Clause 7.2 with no customers (yet)

C

curzio.basso

Dear all,

my company is developing a software that will be marketed as a service for businesses. As such, the input requirements to the D&D process have been collected based on the hypothetical customers of the market segment the service will be targeted to.

I am now wondering what are the customers the clause 7.2 refers to, in this context. Are they the above-mentioned hypothetical customers, or the actual customers who will purchase the service once D&D process will be completed? In the first case I see the D&D of the product and its delivery as a service as a single process, where the input requirements are refined as the knowledge about the customer gets deeper. In the latter case as two different processes, with the delivery of the service with its own separate input requirements, but I don't know if that makes much sense.

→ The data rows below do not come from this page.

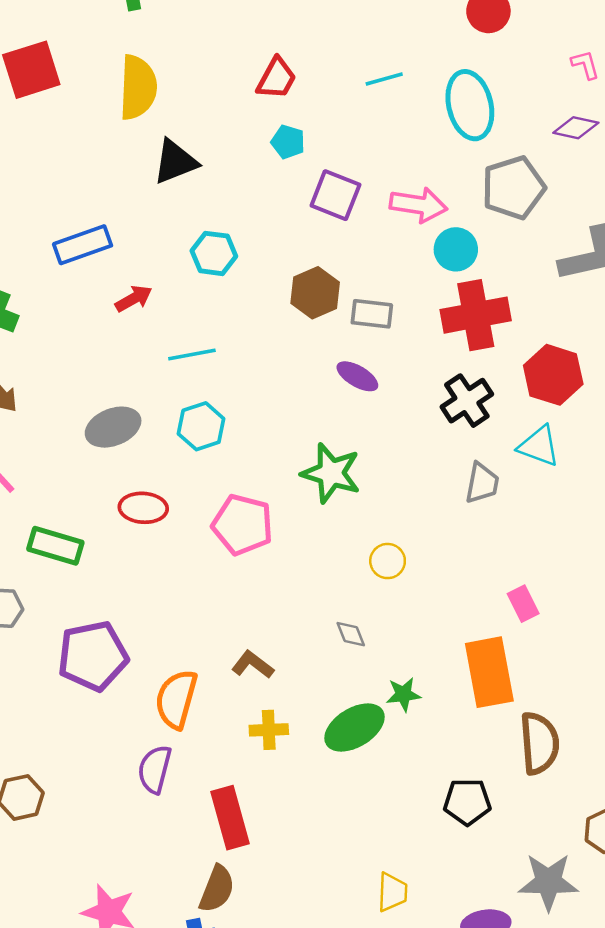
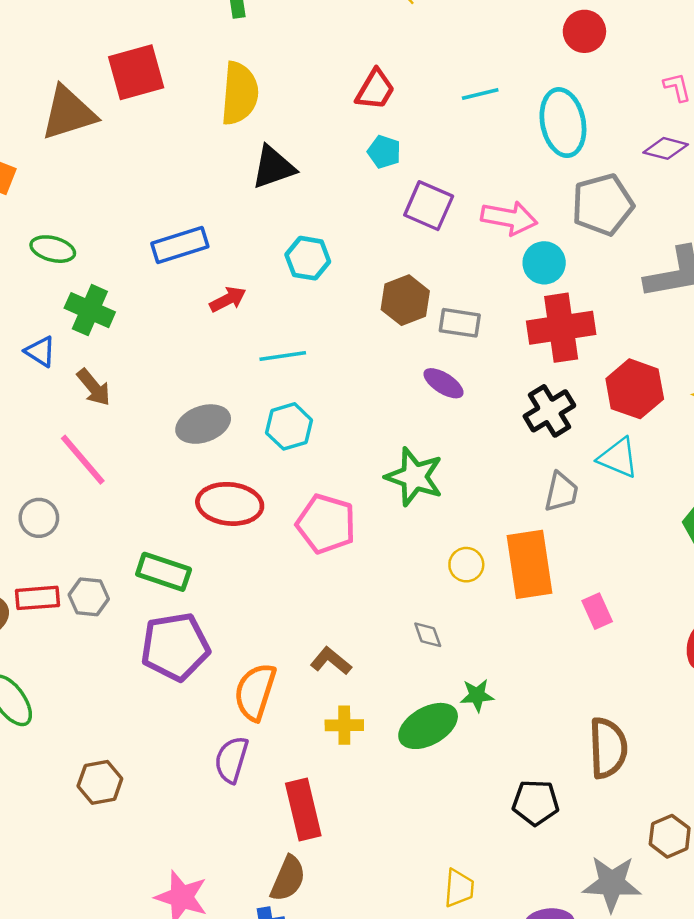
red ellipse: (143, 508) -> (230, 504), size x1.4
green rectangle: (55, 546) -> (164, 572), moved
orange rectangle: (489, 672) -> (530, 564), moved

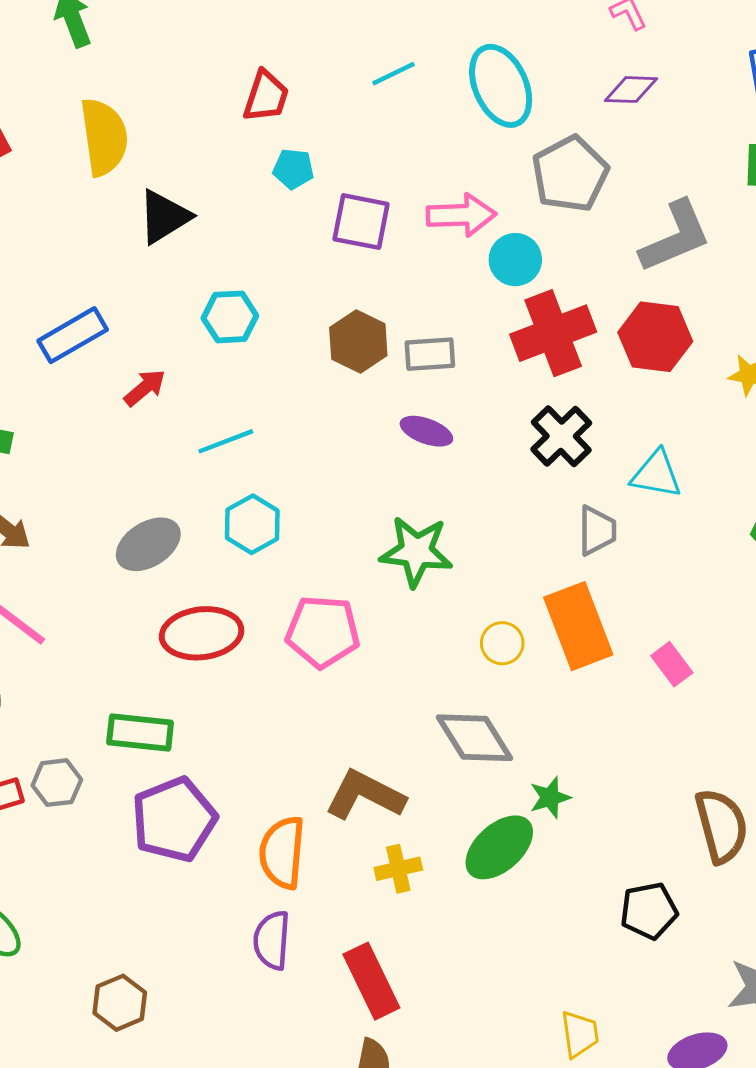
red hexagon: (635, 389) -> (655, 337), moved
gray diamond: (428, 635) -> (474, 738), size x2.0
brown L-shape: (331, 661) -> (365, 795), size x1.6

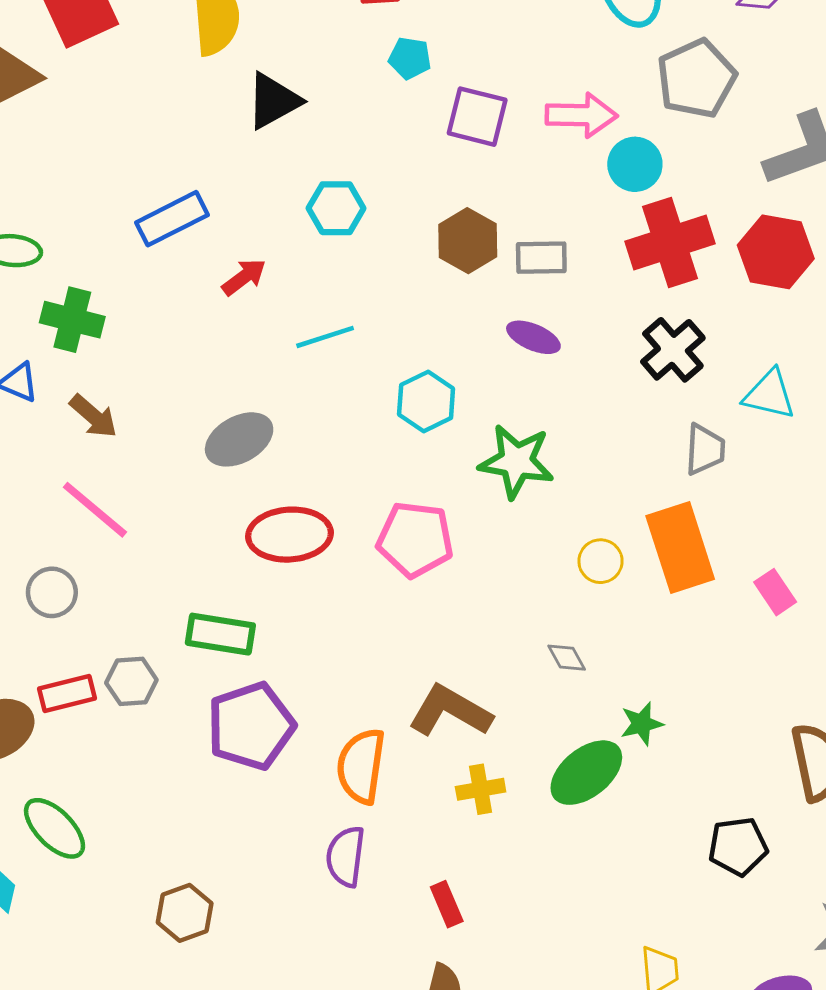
cyan hexagon: (252, 524) -> (426, 401), moved
gray diamond: (474, 738) -> (567, 658), size x0.5
red rectangle: (371, 981) -> (447, 904), size x0.6

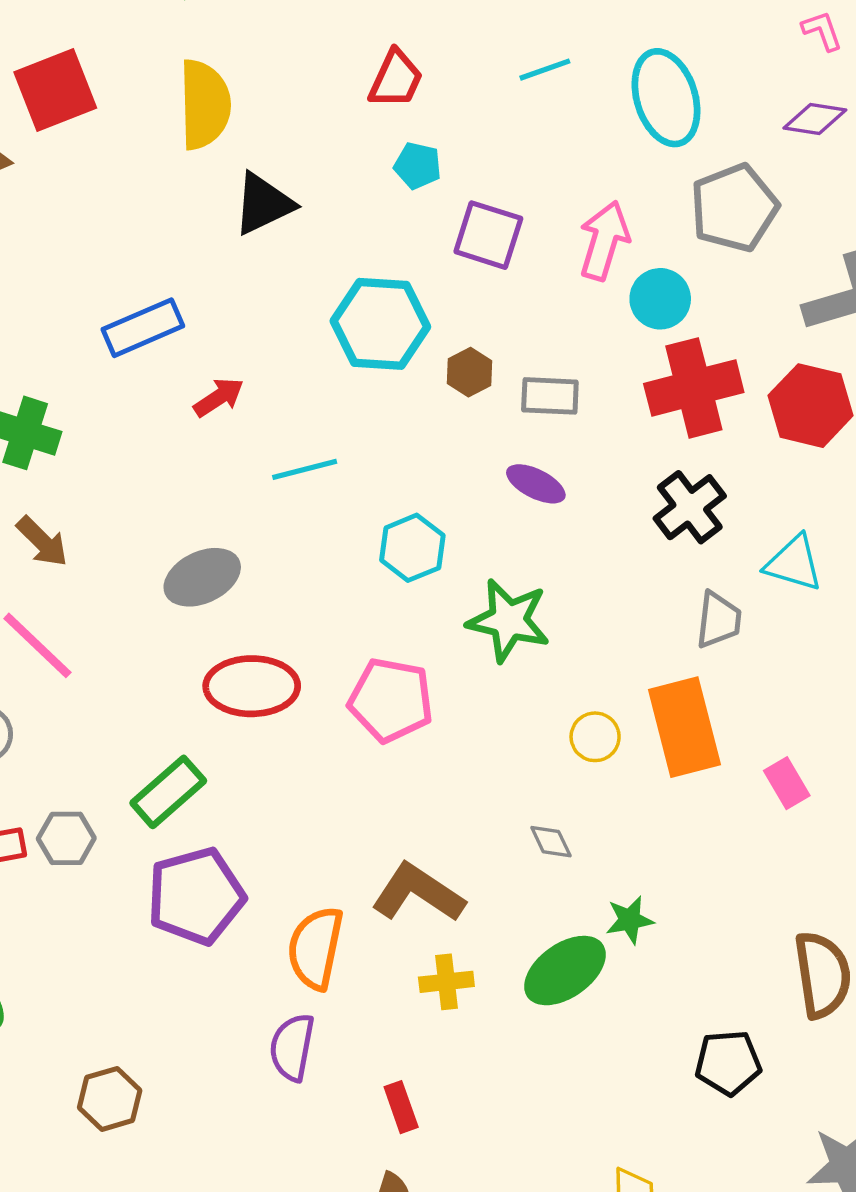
pink arrow: (581, 115) -> (604, 241), turned -78
cyan hexagon: (336, 208) -> (380, 324), moved, size x1.5
brown hexagon: (468, 241) -> (469, 372), size x0.7
green rectangle: (220, 634) -> (168, 792), turned -54

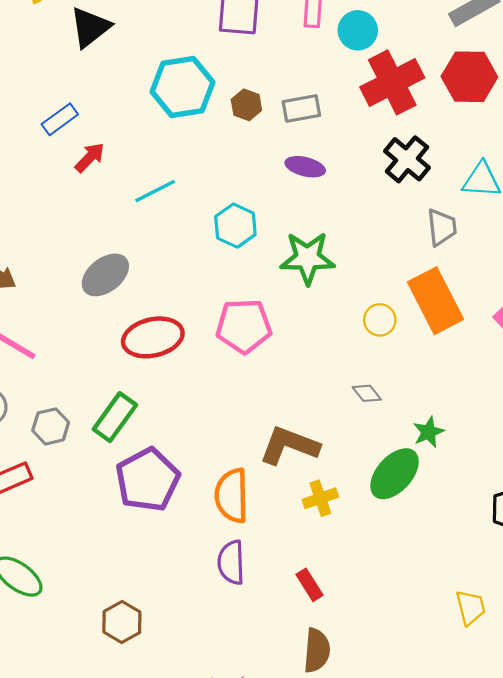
blue rectangle: (143, 328) -> (60, 119), moved, size x0.7
gray hexagon: (66, 838) -> (51, 426), moved

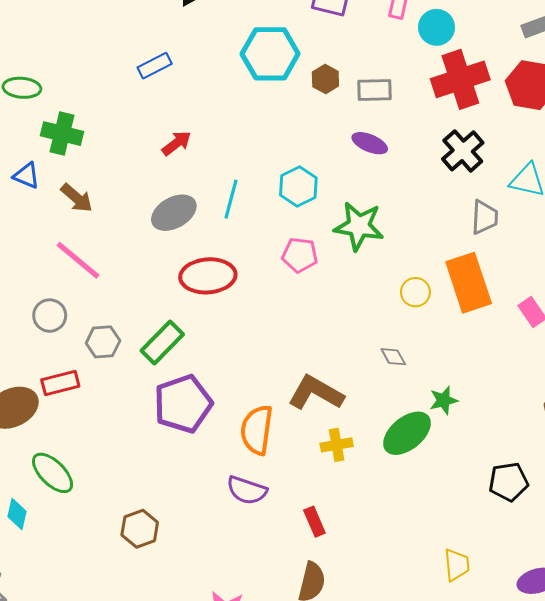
red arrow: (90, 157) -> (177, 143), moved
cyan line: (155, 191) -> (231, 199), moved, turned -57
pink pentagon: (244, 326) -> (300, 255), moved, size x0.7
purple semicircle: (231, 562) -> (247, 490), turned -78

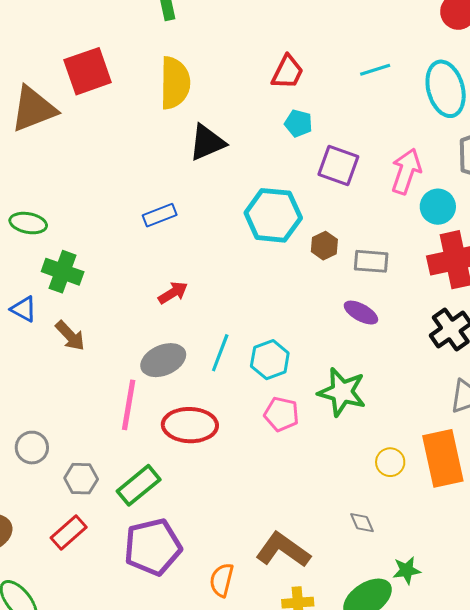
cyan hexagon: (298, 186) -> (270, 360), moved
pink line: (78, 260) -> (129, 405), moved, turned 54
red rectangle: (60, 383) -> (69, 533), moved, turned -33
orange semicircle: (257, 430) -> (222, 580), size x0.7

Am I misreading completely the standard? I think I am missing something fundamental here....

Thanks to everyone so kind to give me a word of advice.
 

Marcelo

Inactive Registered Visitor
The customer is usually the end-buyer of the product or service.

The definition from ISO 9000 is:

3.3.5
customer
organization (3.3.1) or person that receives a product (3.4.2)
EXAMPLE Consumer, client, end-user, retailer, beneficiary and purchaser.
NOTE A customer can be internal or external to the organization.

You create a product or service based on some need (the need to the customer which will buy the product or service).

It does not mean that you have to know everything about the costumer on the first place.

So you can begin the design process with some generic information and refine the product or service along the way.

But the hypothetical costumers and actual costumer should in the end be the same, hopefully :)
 

AndyN

Moved On
In an organization with a heavy design "front end" (like innovative products, software etc.) it's not unusual to have sales/marketing define the "customer" requirements, without an actual customer having direct input. This should present no issue. It (actual customer requirements) becomes part of the process when an inquiry is received to actually buy the product. This is an area of the standard which many find confusing, since the way the standard is laid out, it implies that you MUST have a customer before you do design. It's not that way in reality. Often there's innovation and a market offering, based on taking the risk of actually designing something first.